Imagine a canvas stretching over 2.5 million acres in Lake County, twinkling with stars, a wilderness so vast it’s just the beginning of a dream to shield 11.4 million acres from the ever-encroaching glow of artificial light.

Dubbed the Oregon Outback International Dark Sky Sanctuary, this celestial haven, roughly the size of half of New Jersey, is a testament to the wonders that unfold when we embrace the darkness of the night sky. Here, the vast expanse of the Oregon Outback, known for its high desert charm, hot springs, volcanic monuments, epic rockhounding, and sagebrush seas, becomes a portal to the cosmos.

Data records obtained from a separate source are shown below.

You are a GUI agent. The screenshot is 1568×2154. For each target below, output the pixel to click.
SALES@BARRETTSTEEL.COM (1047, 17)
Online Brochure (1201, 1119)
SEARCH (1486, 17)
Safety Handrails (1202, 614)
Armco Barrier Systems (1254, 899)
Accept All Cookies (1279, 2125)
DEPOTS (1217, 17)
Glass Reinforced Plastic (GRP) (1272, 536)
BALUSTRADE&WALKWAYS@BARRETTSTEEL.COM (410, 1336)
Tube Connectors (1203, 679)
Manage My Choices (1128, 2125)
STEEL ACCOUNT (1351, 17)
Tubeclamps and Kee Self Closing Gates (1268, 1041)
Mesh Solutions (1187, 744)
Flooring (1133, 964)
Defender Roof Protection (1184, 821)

Oregon Outback becomes the largest International Dark Sky Sanctuary
The Oregon Outback Dark Sky Network (ODSN) has completed the first phase of a multi-phased project to establish a landscape-level International Dark Sky Sanctuary within the largest, contiguous dark sky zone in the lower 48 United States. Phase 1 (Lake County) of the proposed Oregon Outback International Dark Sky Sanctuary (OOIDSS) was certified as an International Dark Sky Sanctuary by DarkSky International, making it the largest International Dark Sky Sanctuary to date.

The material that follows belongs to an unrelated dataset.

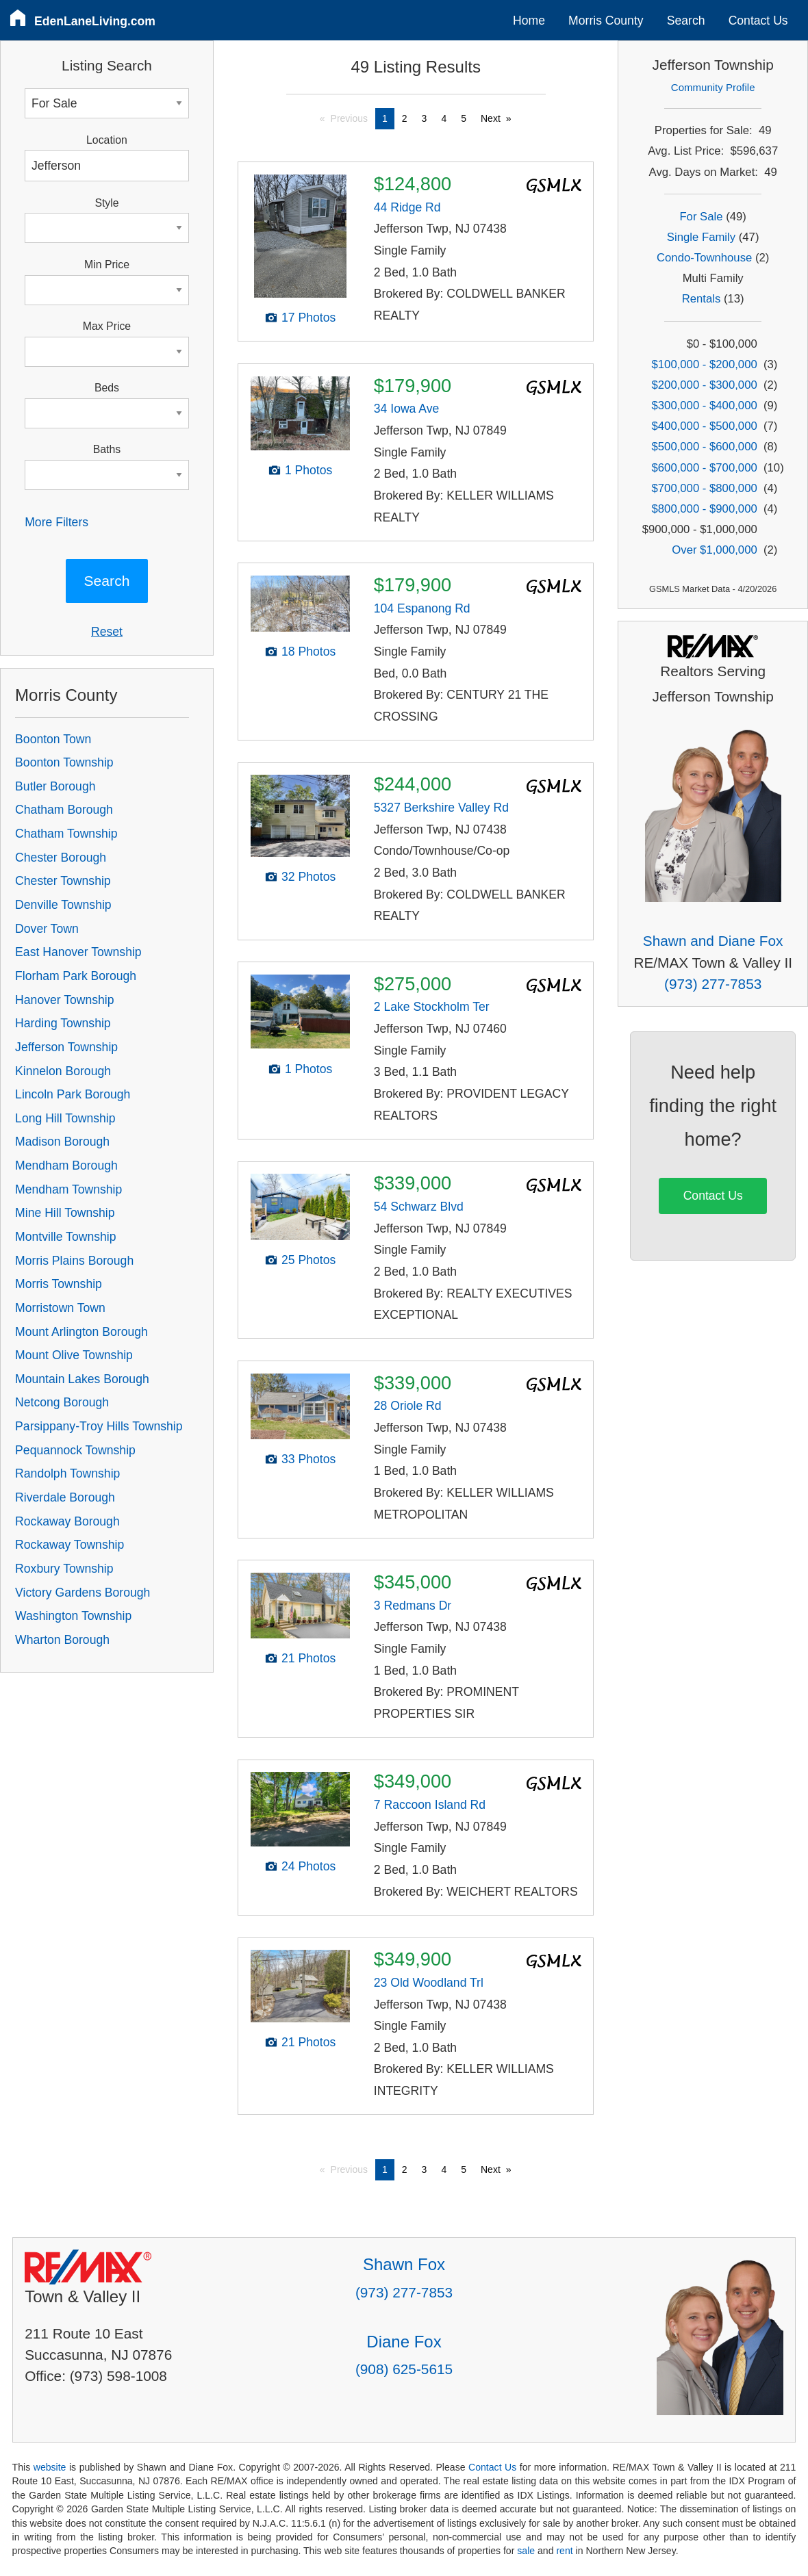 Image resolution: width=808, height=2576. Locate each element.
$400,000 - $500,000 (704, 426)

Phase 1 comprises 2.5 million acres in Lake County, southeastern Oregon. The certified area is about one-half the size of New Jersey in a region frequently referred to as the “Oregon Outback.” This novel nomination involved numerous federal, state, and local officials negotiating project boundaries and developing and endorsing a joint Lighting Management Plan (LMP). This effort required broad stakeholder engagement and is a model of collaboration and cooperation. When complete, the full OOIDSS will encompass over 11.4 million acres of protected night skies.

According to the Light Pollution Science and Technology Institute (2016), the Outback is located within the largest, contiguous, pristine dark sky zone in the lower 48 United States, and this certification helps to protect a large portion of that zone. Of special note, within the Lake County portion of the OOIDSS are the unincorporated communities of Adel, Plush, and Summer Lake, the Hart Mountain National Antelope Refuge, a portion of the Fremont-Winema National Forest, nearly 1.7 million acres of land managed by the U.S. Bureau of Land Management (BLM), including several areas designated as Wilderness Study Areas and Areas of Critical Environmental Concern, the Oregon Department of Fish and Wildlife’s Summer Lake Wildlife Area, nearly 80,000 acres of state-owned rangeland, and the Oregon Outback Scenic Byway.